* Exercise instructions:
Would you transcribe the lines running from the one that holds "(404.86 KB)" to the last line of the records? Leave every picture out.

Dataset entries
++++++++++
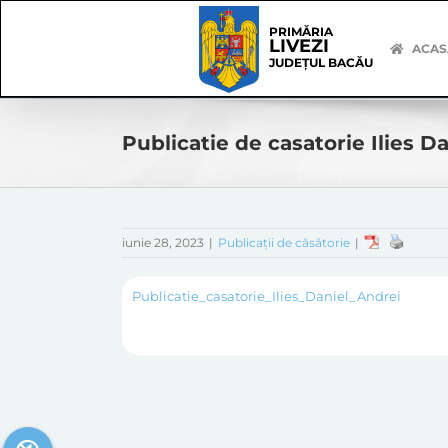
Skip
Skip
to
Navigation
PRIMĂRIA
LIVEZI
content
ACAS
JUDEȚUL BACĂU
Publicatie de casatorie Ilies D
iunie 28, 2023
|
Publicații de căsătorie
|
Publicatie_casatorie_Ilies_Daniel_Andrei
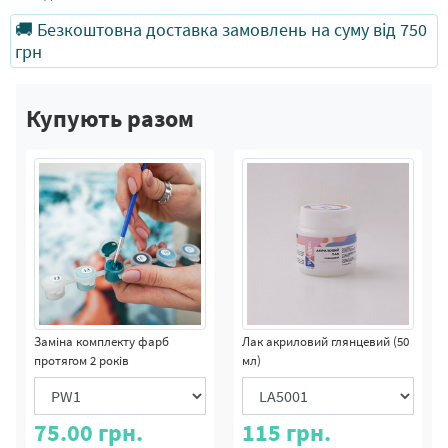
🚚 Безкоштовна доставка замовлень на суму від 750
грн
Купують разом
Заміна комплекту фарб
Лак акриловий глянцевий (50
протягом 2 років
мл)
75.00
грн.
115
грн.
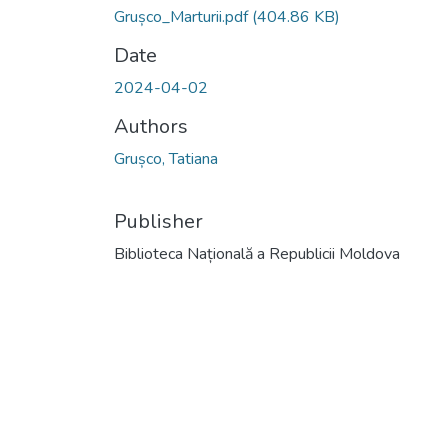
Grușco_Marturii.pdf
(404.86 KB)
Date
2024-04-02
Authors
Grușco, Tatiana
Publisher
Biblioteca Națională a Republicii Moldova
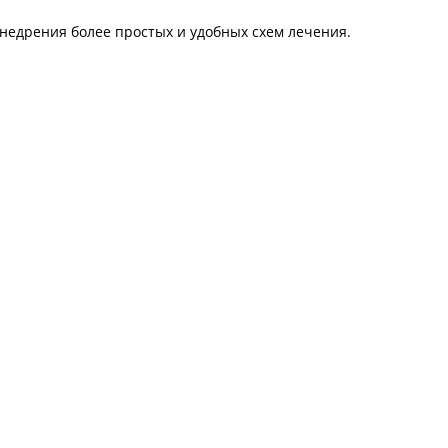
недрения более простых и удобных схем лечения.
++++++++++
* Task response:
(404.86 KB)
Date
2024-04-02
Authors
Grușco, Tatiana
Publisher
Biblioteca Națională a Republicii Moldova
недрения более простых и удобных схем лечения.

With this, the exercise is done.